Dunlop vs. Talalay Latex

You may have heard OMI refer to our two lines of mattresses as “certified organic” or “100% natural.” What exactly do those terms mean, and what are the differences between the two? The difference is in the method of manufacturing the latex and the organic certification process: organic Dunlop vs. natural Talalay. Our Certified-Organic Mattresses are made using Dunlop latex only, whereas our 100%-Natural Mattresses are made using Talalay latex. The two processes both start with a botanical sap. However, the Dunlop we make our mattresses out of begins with a USDA-certified sap, whereas Talalay does not.

Extracting Rubber Sap: 


The rubber sap that is used to manufacture both Dunlop and Talalay latex is harvested from sustainable plantations in Southeast Asia. The sap is extracted by cutting the bark of the rubber tree to allow the white sap to flow out. This method allows the tree to heal rapidly, and is the eco-friendly alternative to cutting down trees for latex extraction. Each tree can yield latex for up to 30 years, and is then harvested for furniture wood. The land is then replanted.

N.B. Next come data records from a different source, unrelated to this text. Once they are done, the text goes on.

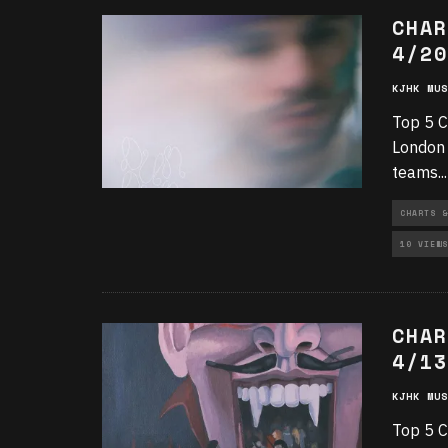
CHAR
4/20
KJHK MUS
Top 5 C
London 
teams
...
CHARTS &
10 VIEWS
CHAR
4/13
KJHK MUS
Top 5 C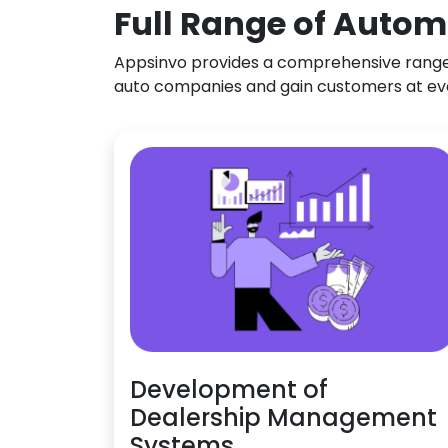
Full Range of Autom
Appsinvo provides a comprehensive range o
auto companies and gain customers at ev
Development of
Dealership Management
Systems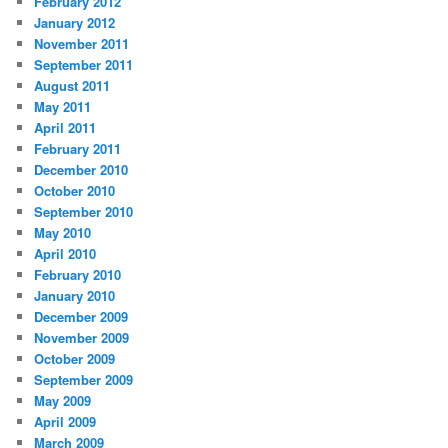
February 2012
January 2012
November 2011
September 2011
August 2011
May 2011
April 2011
February 2011
December 2010
October 2010
September 2010
May 2010
April 2010
February 2010
January 2010
December 2009
November 2009
October 2009
September 2009
May 2009
April 2009
March 2009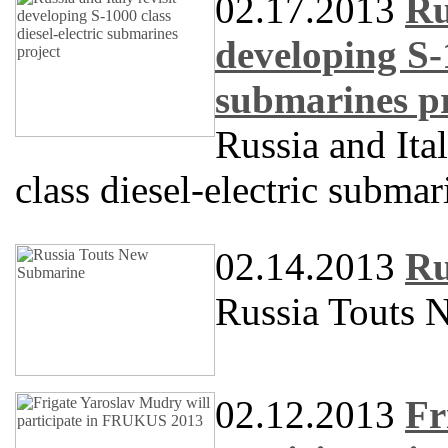
02.17.2013
Ru
developing S-1
submarines pr
Russia and Ita
class diesel-electric submar
02.14.2013
Ru
Russia Touts 
02.12.2013
Fr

The Dunlop manufacturing process was created in 1929, and was the first method developed for producing latex. The USDA (United States Department of Agriculture) certified-organic rubber sap is whipped into a froth (to aerate), and is then poured into a mold or onto a long conveyor belt. The latex is then slowly steam-baked into its solid state. Originally this process produced denser, less uniform latex, but over time the method has been refined to produce the even, consistent latex we use today. The finished core is then certified to GOLS (the Global Organic Latex Standard), allowing us to make 100% certified organic mattresses as the end result.

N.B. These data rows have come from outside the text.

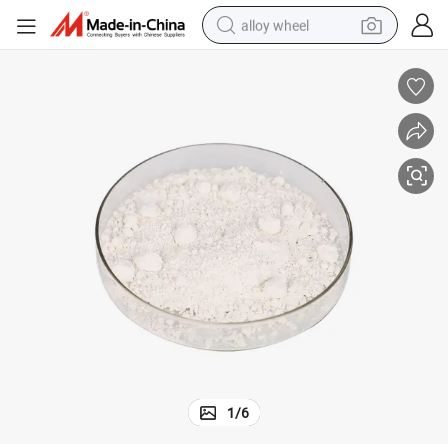
alloy wheel
%Sc for Mango Tree
CAS76738-62-0Plant Growth Regulator Paclobutrazol 95% Tc 20%Wp 25
farm tractor
earbud
perfume
reagent
human hair wig
electric scooter
smart phone
1
/
6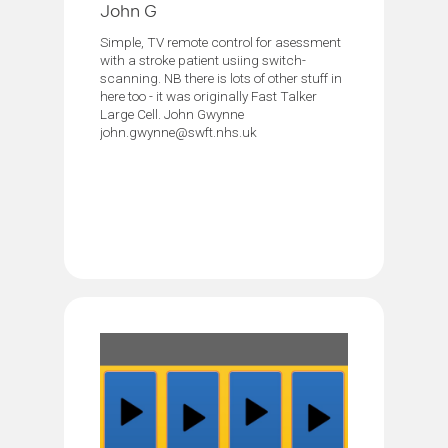
John G
Simple, TV remote control for asessment
with a stroke patient usiing switch-
scanning. NB there is lots of other stuff in
here too - it was originally Fast Talker
Large Cell. John Gwynne
john.gwynne@swft.nhs.uk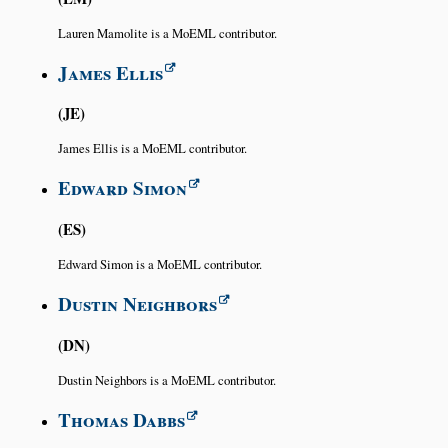
Lauren Mamolite is a MoEML contributor.
James Ellis
JE
James Ellis is a MoEML contributor.
Edward Simon
ES
Edward Simon is a MoEML contributor.
Dustin Neighbors
DN
Dustin Neighbors is a MoEML contributor.
Thomas Dabbs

The Talalay family developed the Talalay manufacturing process during World War II. This method adds two additional steps to give the latex a more consistent cell structure: After the sap is whipped into a froth (to aerate) and poured into a mold, the mold is vacuum-sealed and the latex flash-frozen to keep particles from settling. The latex is then flash heated into its solid form.

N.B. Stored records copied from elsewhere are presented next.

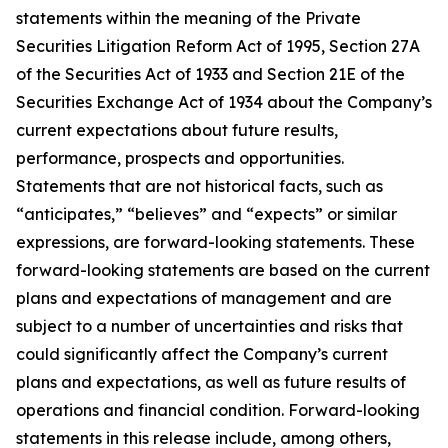
statements within the meaning of the Private
Securities Litigation Reform Act of 1995, Section 27A
of the Securities Act of 1933 and Section 21E of the
Securities Exchange Act of 1934 about the Company’s
current expectations about future results,
performance, prospects and opportunities.
Statements that are not historical facts, such as
“anticipates,” “believes” and “expects” or similar
expressions, are forward-looking statements. These
forward-looking statements are based on the current
plans and expectations of management and are
subject to a number of uncertainties and risks that
could significantly affect the Company’s current
plans and expectations, as well as future results of
operations and financial condition. Forward-looking
statements in this release include, among others,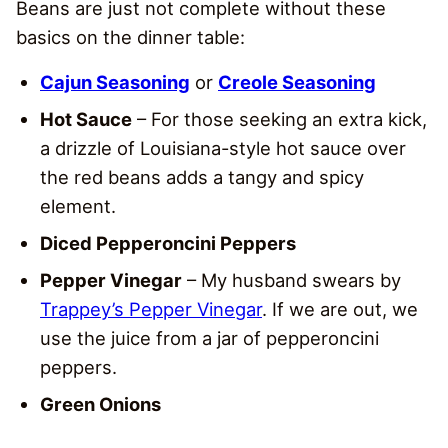
Beans are just not complete without these
basics on the dinner table:
Cajun Seasoning
or
Creole Seasoning
Hot Sauce
– For those seeking an extra kick,
a drizzle of Louisiana-style hot sauce over
the red beans adds a tangy and spicy
element.
Diced Pepperoncini Peppers
Pepper Vinegar
– My husband swears by
Trappey’s Pepper Vinegar
. If we are out, we
use the juice from a jar of pepperoncini
peppers.
Green Onions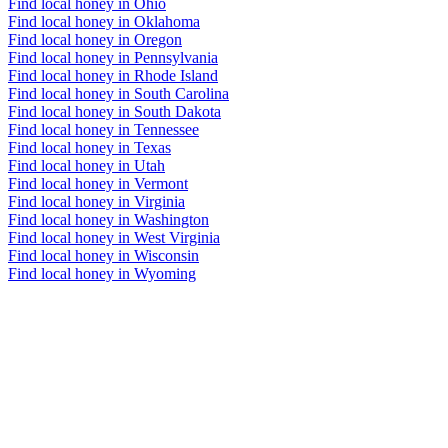
Find local honey in Ohio
Find local honey in Oklahoma
Find local honey in Oregon
Find local honey in Pennsylvania
Find local honey in Rhode Island
Find local honey in South Carolina
Find local honey in South Dakota
Find local honey in Tennessee
Find local honey in Texas
Find local honey in Utah
Find local honey in Vermont
Find local honey in Virginia
Find local honey in Washington
Find local honey in West Virginia
Find local honey in Wisconsin
Find local honey in Wyoming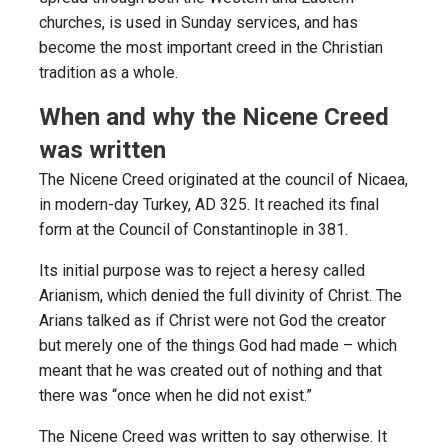
churches, is used in Sunday services, and has
become the most important creed in the Christian
tradition as a whole.
When and why the Nicene Creed
was written
The Nicene Creed originated at the council of Nicaea,
in modern-day Turkey, AD 325. It reached its final
form at the Council of Constantinople in 381.
Its initial purpose was to reject a heresy called
Arianism, which denied the full divinity of Christ. The
Arians talked as if Christ were not God the creator
but merely one of the things God had made – which
meant that he was created out of nothing and that
there was “once when he did not exist.”
The Nicene Creed was written to say otherwise. It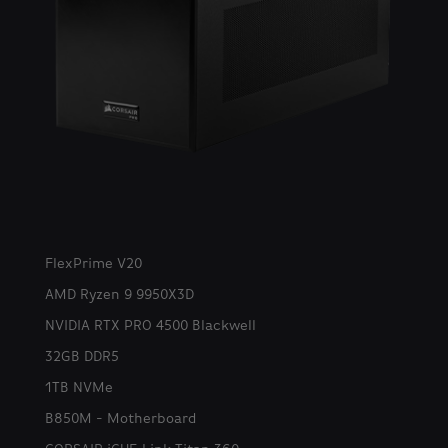
FlexPrime V20
AMD Ryzen 9 9950X3D
NVIDIA RTX PRO 4500 Blackwell
32GB DDR5
1TB NVMe
B850M - Motherboard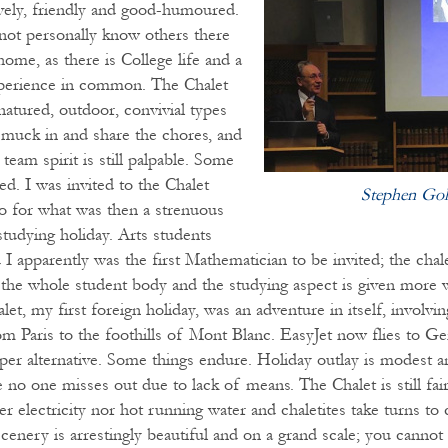
ively, friendly and good-humoured.
not personally know others there
home, as there is College life and a
xperience in common. The Chalet
natured, outdoor, convivial types
muck in and share the chores, and
 team spirit is still palpable. Some
d. I was invited to the Chalet
Stephen Gol
go for what was then a strenuous
studying holiday. Arts students
I apparently was the first Mathematician to be invited; the chal
 the whole student body and the studying aspect is given more 
let, my first foreign holiday, was an adventure in itself, involvi
om Paris to the foothills of Mont Blanc. EasyJet now flies to Ge
per alternative. Some things endure. Holiday outlay is modest a
e no one misses out due to lack of means. The Chalet is still fair
er electricity nor hot running water and chaletites take turns to
cenery is arrestingly beautiful and on a grand scale; you cannot 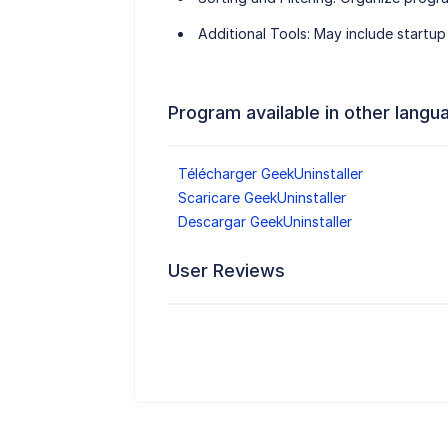
Additional Tools
: May include startup
Program available in other langu
Télécharger GeekUninstaller
Scaricare GeekUninstaller
Descargar GeekUninstaller
User Reviews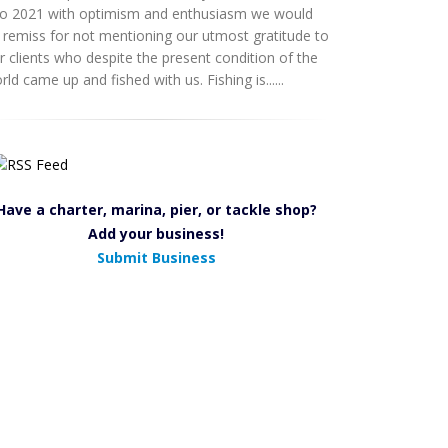
to 2021 with optimism and enthusiasm we would
 remiss for not mentioning our utmost gratitude to
r clients who despite the present condition of the
rld came up and fished with us. Fishing is......
Have a charter, marina, pier, or tackle shop?
Add your business!
Submit Business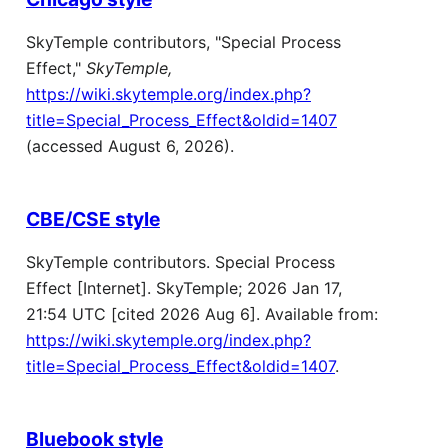
SkyTemple contributors, "Special Process
Effect,"
SkyTemple,
https://wiki.skytemple.org/index.php?
title=Special_Process_Effect&oldid=1407
(accessed August 6, 2026).
CBE/CSE style
SkyTemple contributors. Special Process
Effect [Internet]. SkyTemple; 2026 Jan 17,
21:54 UTC [cited 2026 Aug 6]. Available from:
https://wiki.skytemple.org/index.php?
title=Special_Process_Effect&oldid=1407
.
Bluebook style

The addition of these two steps (vacuum sealing and flash freezing) in the Talalay method is the main difference between Dunlop and Talalay, besides the organic certification and purity assurance. Many people still associate Dunlop latex with being a denser, less consistent product, but this is simply no longer true. Both methods have been refined over time to produce the uniform and supportive latex we use at OMI.